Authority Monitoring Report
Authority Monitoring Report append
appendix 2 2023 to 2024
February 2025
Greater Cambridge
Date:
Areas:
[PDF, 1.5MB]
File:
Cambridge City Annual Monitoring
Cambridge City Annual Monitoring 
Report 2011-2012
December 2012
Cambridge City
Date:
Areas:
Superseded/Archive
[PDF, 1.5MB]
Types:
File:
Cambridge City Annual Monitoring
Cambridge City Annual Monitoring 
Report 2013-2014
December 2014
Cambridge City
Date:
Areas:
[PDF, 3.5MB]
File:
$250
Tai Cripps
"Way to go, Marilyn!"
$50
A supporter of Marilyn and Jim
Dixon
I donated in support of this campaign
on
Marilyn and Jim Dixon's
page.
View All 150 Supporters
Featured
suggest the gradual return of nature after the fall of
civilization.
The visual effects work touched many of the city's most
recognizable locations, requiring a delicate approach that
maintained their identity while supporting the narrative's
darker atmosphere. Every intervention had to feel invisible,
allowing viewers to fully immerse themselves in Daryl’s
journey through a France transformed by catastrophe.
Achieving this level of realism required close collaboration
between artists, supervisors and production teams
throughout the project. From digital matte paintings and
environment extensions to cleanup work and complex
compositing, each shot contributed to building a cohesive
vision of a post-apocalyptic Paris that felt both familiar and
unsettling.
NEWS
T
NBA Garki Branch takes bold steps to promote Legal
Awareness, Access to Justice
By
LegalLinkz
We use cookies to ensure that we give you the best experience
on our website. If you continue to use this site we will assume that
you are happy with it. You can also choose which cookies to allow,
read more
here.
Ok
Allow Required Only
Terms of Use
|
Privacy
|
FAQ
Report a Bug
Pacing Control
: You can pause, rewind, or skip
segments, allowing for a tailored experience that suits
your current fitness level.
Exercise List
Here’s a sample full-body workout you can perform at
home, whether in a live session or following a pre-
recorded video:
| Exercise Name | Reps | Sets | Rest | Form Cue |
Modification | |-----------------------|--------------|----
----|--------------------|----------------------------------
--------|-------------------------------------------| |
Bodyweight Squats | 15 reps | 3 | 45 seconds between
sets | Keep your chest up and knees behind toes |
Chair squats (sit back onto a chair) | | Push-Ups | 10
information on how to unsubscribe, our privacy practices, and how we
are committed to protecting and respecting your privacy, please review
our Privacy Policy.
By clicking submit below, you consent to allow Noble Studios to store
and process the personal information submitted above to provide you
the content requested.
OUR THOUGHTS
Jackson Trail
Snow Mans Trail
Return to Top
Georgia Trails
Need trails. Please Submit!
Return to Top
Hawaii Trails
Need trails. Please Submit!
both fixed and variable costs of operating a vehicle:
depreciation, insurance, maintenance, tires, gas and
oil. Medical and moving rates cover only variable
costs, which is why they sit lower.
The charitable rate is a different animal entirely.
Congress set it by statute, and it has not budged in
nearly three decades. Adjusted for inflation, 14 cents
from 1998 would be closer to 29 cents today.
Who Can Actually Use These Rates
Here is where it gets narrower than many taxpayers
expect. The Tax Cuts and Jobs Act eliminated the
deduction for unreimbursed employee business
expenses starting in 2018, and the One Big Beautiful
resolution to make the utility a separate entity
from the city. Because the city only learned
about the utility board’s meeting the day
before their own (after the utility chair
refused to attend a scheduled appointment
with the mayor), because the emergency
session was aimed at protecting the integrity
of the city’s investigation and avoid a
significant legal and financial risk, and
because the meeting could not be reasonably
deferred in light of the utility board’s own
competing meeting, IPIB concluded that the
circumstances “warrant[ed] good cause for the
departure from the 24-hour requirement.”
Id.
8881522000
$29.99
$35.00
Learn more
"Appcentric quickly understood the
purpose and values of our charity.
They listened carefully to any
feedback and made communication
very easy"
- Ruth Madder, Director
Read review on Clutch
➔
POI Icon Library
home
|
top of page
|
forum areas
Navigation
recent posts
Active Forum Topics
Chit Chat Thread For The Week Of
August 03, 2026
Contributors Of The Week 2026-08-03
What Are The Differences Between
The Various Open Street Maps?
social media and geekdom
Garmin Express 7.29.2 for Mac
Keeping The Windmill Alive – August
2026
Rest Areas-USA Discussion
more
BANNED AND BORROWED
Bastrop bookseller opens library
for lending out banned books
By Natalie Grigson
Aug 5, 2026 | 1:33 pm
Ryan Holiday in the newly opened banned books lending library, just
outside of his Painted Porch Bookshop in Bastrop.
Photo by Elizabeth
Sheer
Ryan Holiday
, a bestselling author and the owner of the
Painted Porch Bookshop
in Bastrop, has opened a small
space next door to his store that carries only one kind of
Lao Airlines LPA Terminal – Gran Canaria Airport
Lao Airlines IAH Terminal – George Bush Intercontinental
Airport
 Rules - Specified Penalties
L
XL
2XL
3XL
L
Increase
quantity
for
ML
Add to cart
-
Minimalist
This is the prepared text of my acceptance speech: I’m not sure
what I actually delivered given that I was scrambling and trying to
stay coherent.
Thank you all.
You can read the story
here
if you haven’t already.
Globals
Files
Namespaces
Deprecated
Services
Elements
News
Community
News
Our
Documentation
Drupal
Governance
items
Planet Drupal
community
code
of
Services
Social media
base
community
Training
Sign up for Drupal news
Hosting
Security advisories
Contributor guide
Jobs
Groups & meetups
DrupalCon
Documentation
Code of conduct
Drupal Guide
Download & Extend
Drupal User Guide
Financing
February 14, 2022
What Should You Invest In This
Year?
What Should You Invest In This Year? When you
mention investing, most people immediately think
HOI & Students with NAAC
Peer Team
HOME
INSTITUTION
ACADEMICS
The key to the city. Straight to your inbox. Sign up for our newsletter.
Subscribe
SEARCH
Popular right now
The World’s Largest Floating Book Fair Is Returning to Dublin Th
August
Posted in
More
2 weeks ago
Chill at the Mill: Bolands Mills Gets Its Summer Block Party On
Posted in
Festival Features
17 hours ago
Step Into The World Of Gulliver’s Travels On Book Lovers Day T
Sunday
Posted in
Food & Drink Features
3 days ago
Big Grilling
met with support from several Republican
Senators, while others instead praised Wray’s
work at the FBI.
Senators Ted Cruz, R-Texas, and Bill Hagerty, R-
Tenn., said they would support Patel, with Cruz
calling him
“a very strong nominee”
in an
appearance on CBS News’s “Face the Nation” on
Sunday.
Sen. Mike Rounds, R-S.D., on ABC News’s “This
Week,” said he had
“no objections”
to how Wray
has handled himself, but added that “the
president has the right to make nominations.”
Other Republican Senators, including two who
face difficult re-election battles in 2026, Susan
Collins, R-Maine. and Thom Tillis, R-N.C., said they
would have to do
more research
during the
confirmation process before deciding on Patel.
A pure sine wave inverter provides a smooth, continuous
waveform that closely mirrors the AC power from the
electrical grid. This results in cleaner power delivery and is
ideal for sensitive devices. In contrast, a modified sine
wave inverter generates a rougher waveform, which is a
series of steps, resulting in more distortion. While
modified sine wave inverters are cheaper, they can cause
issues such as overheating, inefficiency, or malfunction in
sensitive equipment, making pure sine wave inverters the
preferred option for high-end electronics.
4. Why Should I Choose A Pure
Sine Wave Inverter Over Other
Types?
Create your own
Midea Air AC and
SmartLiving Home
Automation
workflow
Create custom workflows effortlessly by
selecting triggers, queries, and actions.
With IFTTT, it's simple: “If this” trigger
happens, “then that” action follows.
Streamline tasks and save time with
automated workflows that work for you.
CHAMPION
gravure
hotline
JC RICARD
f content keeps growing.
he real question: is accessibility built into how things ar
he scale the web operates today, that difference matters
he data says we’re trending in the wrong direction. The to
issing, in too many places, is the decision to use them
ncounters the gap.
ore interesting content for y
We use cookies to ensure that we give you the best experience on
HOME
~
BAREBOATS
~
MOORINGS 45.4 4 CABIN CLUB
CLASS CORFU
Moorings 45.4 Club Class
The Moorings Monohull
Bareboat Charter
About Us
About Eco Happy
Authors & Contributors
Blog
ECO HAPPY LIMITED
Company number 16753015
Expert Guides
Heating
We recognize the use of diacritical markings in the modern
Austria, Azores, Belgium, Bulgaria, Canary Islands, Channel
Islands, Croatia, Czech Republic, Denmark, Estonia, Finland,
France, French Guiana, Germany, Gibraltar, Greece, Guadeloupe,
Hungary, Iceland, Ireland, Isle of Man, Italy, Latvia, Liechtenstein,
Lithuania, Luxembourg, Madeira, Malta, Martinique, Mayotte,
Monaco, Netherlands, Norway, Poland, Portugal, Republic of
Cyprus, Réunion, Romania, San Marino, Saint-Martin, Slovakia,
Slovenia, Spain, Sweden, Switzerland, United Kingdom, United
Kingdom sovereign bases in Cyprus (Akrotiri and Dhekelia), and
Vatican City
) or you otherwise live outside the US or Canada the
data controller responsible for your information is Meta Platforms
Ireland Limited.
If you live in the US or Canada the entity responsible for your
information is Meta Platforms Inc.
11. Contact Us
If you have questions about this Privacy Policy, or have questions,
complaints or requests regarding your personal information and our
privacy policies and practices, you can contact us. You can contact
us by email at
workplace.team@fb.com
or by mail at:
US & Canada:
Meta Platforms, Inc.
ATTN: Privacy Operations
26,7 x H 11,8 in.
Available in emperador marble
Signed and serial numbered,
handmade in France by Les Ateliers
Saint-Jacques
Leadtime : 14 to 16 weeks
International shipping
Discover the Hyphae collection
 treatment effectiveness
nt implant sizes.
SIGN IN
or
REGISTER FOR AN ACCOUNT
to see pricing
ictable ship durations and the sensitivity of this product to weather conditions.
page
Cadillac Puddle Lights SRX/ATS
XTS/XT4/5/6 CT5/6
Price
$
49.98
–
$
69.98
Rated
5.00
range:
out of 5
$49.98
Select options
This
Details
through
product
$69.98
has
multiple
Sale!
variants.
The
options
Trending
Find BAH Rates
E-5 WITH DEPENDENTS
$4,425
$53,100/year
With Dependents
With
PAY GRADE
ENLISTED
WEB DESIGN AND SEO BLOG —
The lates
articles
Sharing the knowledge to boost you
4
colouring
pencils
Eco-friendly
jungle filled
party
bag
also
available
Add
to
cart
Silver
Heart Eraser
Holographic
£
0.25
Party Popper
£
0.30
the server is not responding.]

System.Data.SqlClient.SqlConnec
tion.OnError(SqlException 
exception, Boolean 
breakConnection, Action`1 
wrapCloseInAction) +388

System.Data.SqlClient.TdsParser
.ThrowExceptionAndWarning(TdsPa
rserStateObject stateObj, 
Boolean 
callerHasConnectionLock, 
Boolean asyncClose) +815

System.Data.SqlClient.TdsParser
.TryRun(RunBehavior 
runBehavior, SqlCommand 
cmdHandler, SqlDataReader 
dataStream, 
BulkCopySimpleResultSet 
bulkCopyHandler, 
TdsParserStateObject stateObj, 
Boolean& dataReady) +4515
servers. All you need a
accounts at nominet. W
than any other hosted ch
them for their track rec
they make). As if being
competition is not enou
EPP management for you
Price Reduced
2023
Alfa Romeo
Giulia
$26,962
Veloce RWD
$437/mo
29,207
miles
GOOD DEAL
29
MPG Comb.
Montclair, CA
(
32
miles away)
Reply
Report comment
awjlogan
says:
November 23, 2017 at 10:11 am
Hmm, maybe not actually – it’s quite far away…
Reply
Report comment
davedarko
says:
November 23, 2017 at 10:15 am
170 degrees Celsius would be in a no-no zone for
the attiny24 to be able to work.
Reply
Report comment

__Your objective__
Your task is to restate, word for word, only those lines above that fall between the line holding "maintained their identity" and the line holding "on our website.", inclusive.

__Expected output__
maintained their identity while supporting the narrative's
darker atmosphere. Every intervention had to feel invisible,
allowing viewers to fully immerse themselves in Daryl’s
journey through a France transformed by catastrophe.
Achieving this level of realism required close collaboration
between artists, supervisors and production teams
throughout the project. From digital matte paintings and
environment extensions to cleanup work and complex
compositing, each shot contributed to building a cohesive
vision of a post-apocalyptic Paris that felt both familiar and
unsettling.
NEWS
T
NBA Garki Branch takes bold steps to promote Legal
Awareness, Access to Justice
By
LegalLinkz
We use cookies to ensure that we give you the best experience
on our website. If you continue to use this site we will assume that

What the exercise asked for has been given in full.